The severity of TBI was assessed using the 24-hour Glasgow Coma Scale (GCS)10 score. Scores between 13 and 15 indicated mild head injury; between 9 and 12, moderate head injury; and between 3 and 8, severe head injury. Patients with a GCS score between 12 and 15 who underwent intracranial surgical procedures or presented with focal lesions greater than 15 cm3, however, were considered to have sustained moderate head injury.11
All patients were assessed by a psychiatrist (R.E.J., S.E.S.) using a semistructured interview, a modified version of the Present State Examination.12 Patients who were evaluated in Iowa were also assessed using the Structured Clinical Interview for DSM-IV diagnoses.13,14
A family history of psychiatric disorders was assessed for first-degree relatives on the basis of the family history method using research diagnostic criteria.15 The Mini-Mental State Examination (MMSE)16 was used as a global measure of cognitive functioning. Impairment in activities of daily living was assessed using the Johns Hopkins Functioning Inventory, which measures the ability to perform basic and instrumental activities of daily living. Scores range from 0 to 27, with higher scores representing greater impairment. The Johns Hopkins Functioning Inventory has been previously validated in brain-injured populations.17 Psychosocial adjustment was quantitatively assessed using the Social Functioning Examination and Social Ties Checklist.18 Initial scores on the Social Ties Checklist assessed social support networks before the traumatic episode. The reliability and validity of each of these instruments have previously been demonstrated in brain-injured populations.19
A diagnosis of substance abuse or dependence was made according to DSM-IV criteria using the information obtained through a structured psychiatric interview (the Structured Clinical Interview for DSM-IV diagnoses or Present State Examination), the Social Functioning Examination, and baseline evaluation questionnaires. Information regarding the quantity and patterns of alcohol use was obtained from the patient and from close relatives after the patient’s appropriate consent.

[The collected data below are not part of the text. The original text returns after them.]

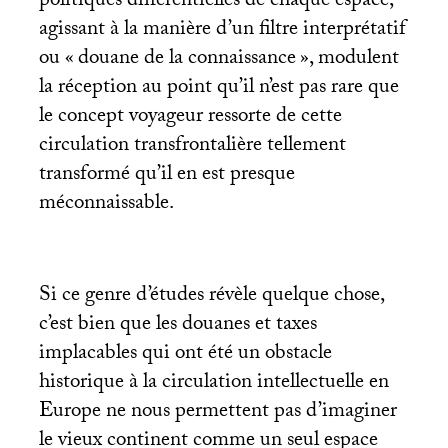
politiques différentielles de chaque espace,
agissant à la manière d’un filtre interprétatif
ou «
douane de la connaissance
», modulent
la réception au point qu’il n’est pas rare que
le concept voyageur ressorte de cette
circulation transfrontalière tellement
transformé qu’il en est presque
méconnaissable.
Si ce genre d’études révèle quelque chose,
c’est bien que les douanes et taxes
implacables qui ont été un obstacle
historique à la circulation intellectuelle en
Europe ne nous permettent pas d’imaginer
le vieux continent comme un seul espace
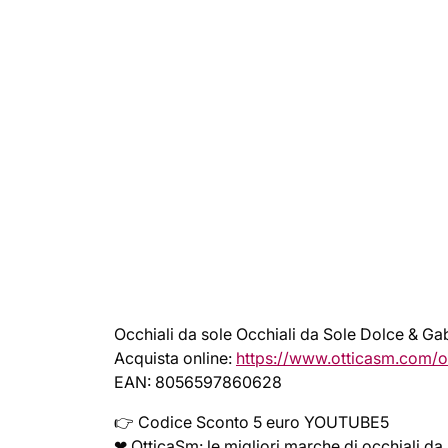
Occhiali da sole Occhiali da Sole Dolce & 
Acquista online:
https://www.otticasm.com/
EAN: 8056597860628
👉 Codice Sconto 5 euro YOUTUBE5
❤ OtticaSm: le migliori marche di occhiali da 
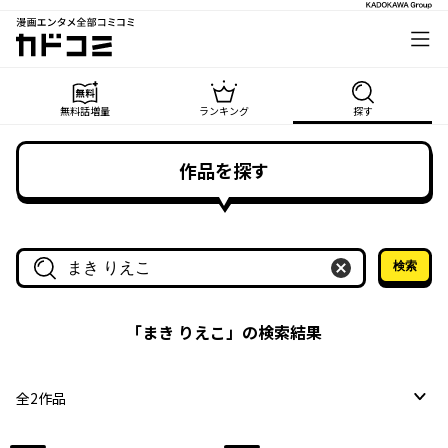
漫画エンタメ全部コミコミ
カドコミ
無料話増量
ランキング
探す
作品を探す
検索
作品名・作家名で探す
「
まき りえこ
」の検索結果
全
2
作品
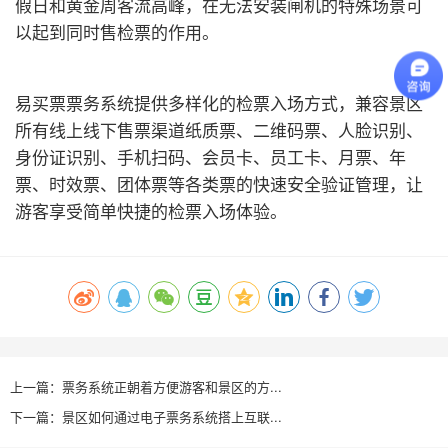
假日和黄金周客流高峰，在无法安装闸机的特殊场景可
以起到同时售检票的作用。
易买票票务系统提供多样化的检票入场方式，兼容景区
所有线上线下售票渠道纸质票、二维码票、人脸识别、
身份证识别、手机扫码、会员卡、员工卡、月票、年
票、时效票、团体票等各类票的快速安全验证管理，让
游客享受简单快捷的检票入场体验。
上一篇：票务系统正朝着方便游客和景区的方...
下一篇：景区如何通过电子票务系统搭上互联...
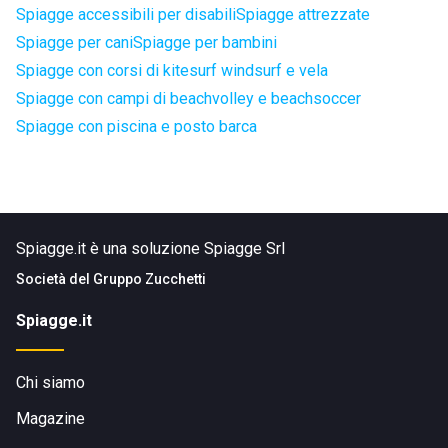
Spiagge accessibili per disabili
Spiagge attrezzate
Spiagge per cani
Spiagge per bambini
Spiagge con corsi di kitesurf windsurf e vela
Spiagge con campi di beachvolley e beachsoccer
Spiagge con piscina e posto barca
Spiagge.it è una soluzione Spiagge Srl
Società del
Gruppo Zucchetti
Spiagge.it
Chi siamo
Magazine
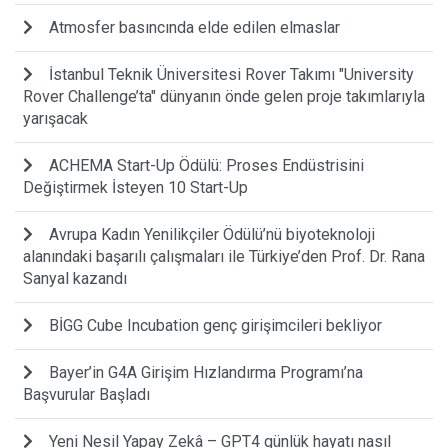
Atmosfer basıncında elde edilen elmaslar
İstanbul Teknik Üniversitesi Rover Takımı "University
Rover Challenge’ta" dünyanın önde gelen proje takımlarıyla
yarışacak
ACHEMA Start-Up Ödülü: Proses Endüstrisini
Değiştirmek İsteyen 10 Start-Up
Avrupa Kadın Yenilikçiler Ödülü’nü biyoteknoloji
alanındaki başarılı çalışmaları ile Türkiye’den Prof. Dr. Rana
Sanyal kazandı
BİGG Cube Incubation genç girişimcileri bekliyor
Bayer’in G4A Girişim Hızlandırma Programı’na
Başvurular Başladı
Yeni Nesil Yapay Zekâ – GPT4 günlük hayatı nasıl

Computed tomographic images and, occasionally, magnetic resonance images (MRIs) were obtained as part of the standard clinical evaluation in the Emergency and Neurosurgery departments of institutions involved in the study. The nature, extent, and location of traumatic lesions were classified according to Traumatic Coma Data Bank criteria and registered using appropriate Traumatic Coma Data Bank forms.20 A neurologist trained in the assessment of structural neuroimaging scans (R.E.J.) who was blind to the results of the psychiatric examination read all of the images. In addition, for TBI patients recruited in Iowa, a research MRI was obtained at the time of the 3-month evaluation using a 1.5T scanner (GE Signa; General Electric, Milwaukee, Wis) at the Radiology Department of The University of Iowa using a standardized protocol.21 Image analysis was performed using the tools of a locally developed software package (BRAINS-2; Image Processing Laboratory, The University of Iowa) that permits cross-modality image registration, automated tissue classification, automated regional identification, cortical surface generation, volume and surface measurement, 3-dimensional visualization of surfaces, and multiplanar telegraphing. The validity and reproducibility of morphometric analysis using this software have been reported in previous studies.22-29
To quantify the gray matter (GM) volume of the frontal lobe, we used an MRI-based parcellation method.30 This method subdivides the frontal lobe into 11 functionally relevant subregions on the basis of individual gyral and sulcal topography. We grouped the prefrontal areas delimited by our parcellation method into 3 clusters: ventrolateral (ie, lateral orbitofrontal gyri plus inferior frontal gyrus), dorsolateral (ie, superior and middle frontal gyri), and medial (ie, dorsal, rostral, and subcallosal anterior cingulate gyri plus medial orbitofrontal gyri). The interrater reliability for all subregions was calculated with intraclass R coefficients for cortical GM volume measurements. Intraclass coefficients were high, spanning from 0.86 to 0.99. Morphometric analysis was performed by a research assistant who was extensively trained in this technique and was blind to the psychiatric diagnosis and group assignment of the subjects.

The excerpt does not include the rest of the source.